Started out the day irrationally proud of myself. Yay, I made it through my first day of the Camino! Yay, I slept in a youth hostel and showered in kind of a sketchy bathroom! I was not deterred by the mildewy smell of the water from the dispenser. Or the Savannah paper mill smell outside. Good job, Lis, you are a real hiker now. You can take any experience this Camino thing can throw at you!
And I didn’t even blink when Drew told me we didn’t have time to ride the funicular in San Sebastian (ok, maybe I pouted a little).
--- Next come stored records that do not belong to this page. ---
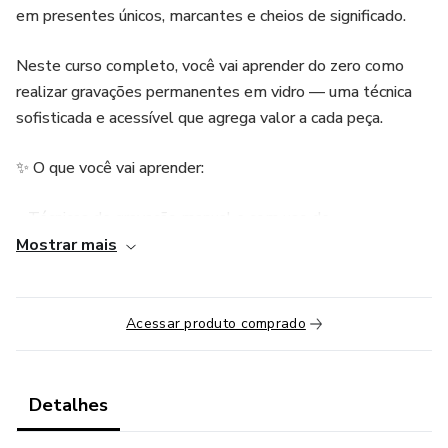
em presentes únicos, marcantes e cheios de significado.
Neste curso completo, você vai aprender do zero como
realizar gravações permanentes em vidro — uma técnica
sofisticada e acessível que agrega valor a cada peça.
✨ O que você vai aprender:
• Técnicas de gravação manual e com uso de
equipamentos simples
Mostrar mais
• Materiais ideais e onde encontrar
Acessar produto comprado
• Inspirações para ocasiões especiais: casamentos,
aniversários, brindes corporativos e muito mais
Detalhes
• Dicas de personalização e frases impactantes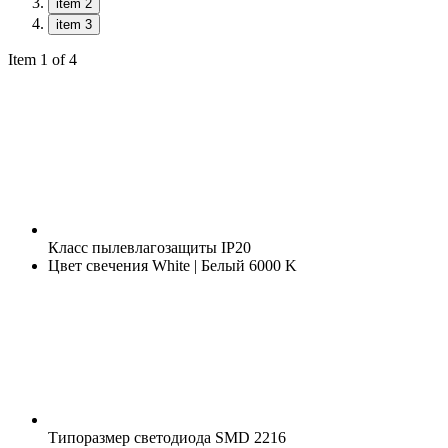
item 2
item 3
Item 1 of 4
Класс пылевлагозащиты
IP20
Цвет свечения
White | Белый 6000 K
Типоразмер светодиода
SMD 2216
A few hours later, we were hiking through this beautiful, rolling farmland that feels eerily like Bainbridge, with blackberry vines, ferns and apple trees. We pass the sweetest little pilgrim aid station and some baby cows. And then…the hordes came. A group of kids almost RUNNING down the same rocky paths that just kicked my butt. You could hear the Europop from their phones and the screeching and tittering between tween queens. And the calm Zen of my morning went out the window. Instead, I became crazy freaky–I kicked into fifth gear just to stay ahead of what Drew and I dubbed the “zombies.” I got angry at the horde for destroying my rhythm, for *making* me want to hike faster instead of enjoying the experience. I felt bitter and resentful towards them for their youth, their boundless energy and strong muscles. It is not until an hour or so after we leave the kids behind at their lunch break, that I begin to feel it–shame. It’s not the kids’ fault that they are on the same paths that I am walking on. And it is not a crime to be young and fit. What kind of a horrible person am I to feel that strongly toward strangers? Ok, maybe I’ve not got this Camino thing worked out yet.
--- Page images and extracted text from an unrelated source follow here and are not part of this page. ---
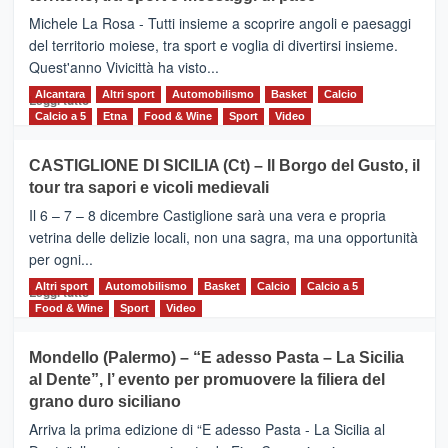
Supermaratona
Michele La Rosa - Tutti insieme a scoprire angoli e paesaggi
dell’Etna
del territorio moiese, tra sport e voglia di divertirsi insieme.
Quest'anno Vivicittà ha visto...
Alcantara
Leggi
Altri sport
Automobilismo
Basket
Calcio
Leggi tutto
di
Calcio a 5
Etna
Food & Wine
Sport
Video
più
su
CASTIGLIONE DI SICILIA (Ct) – Il Borgo del Gusto, il
MOIO
tour tra sapori e vicoli medievali
ALCANTARA
–
Il 6 – 7 – 8 dicembre Castiglione sarà una vera e propria
Vivicittà,
vetrina delle delizie locali, non una sagra, ma una opportunità
alla
per ogni...
scoperta
del
Altri sport
Leggi
Automobilismo
Basket
Calcio
Calcio a 5
Leggi tutto
territorio,
di
Food & Wine
Sport
Video
tra
più
sport
su
Mondello (Palermo) – “E adesso Pasta – La Sicilia
e
CASTIGLIONE
al Dente”, l’ evento per promuovere la filiera del
messaggi
DI
di
grano duro siciliano
SICILIA
pace
(Ct)
Arriva la prima edizione di “E adesso Pasta - La Sicilia al
–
Around this time, we get to Orio, our planned stop for the night. My shins are starting to scream, but the albergue is only supposed to be 2km away, on the other side of town. So we power through. I entertain myself by admiring all the graffiti covering every concrete barrier and overpass. Note to self: Need to learn Euskara so I can understand all the political statements spray-painted all over town. And then, there it is! The albergue looks like a school, chain link fence around a play area, concrete block building. There is no obvious entrance, so we go around back, looking for an office. I start repeating the Spanish in my head, and bracing myself (because, you know, people) when this woman comes out of the building and starts frantically waving her arms. “No!” she says, before I can say anything. I am stunned and stand there, frozen. She keeps saying “no,” and other, unintelligible things in Basque before going back inside.
But now what? My body was achy all over, and my mind had already skipped ahead and anticipated rest. There was nothing else to do but step back onto the path and up a big hill. Every breath burned, every step was heavy. My head hung down, and I stared at my feet, actively willing them to keep moving, counting every tired shuffle. 1, 2, 3….by the time I got to 100, we were at a little flat place next to a grape arbor, and the albergue was out of sight. Though we were nowhere near a stopping place, and I was tired, oh so tired, getting to that crest felt like a huge victory.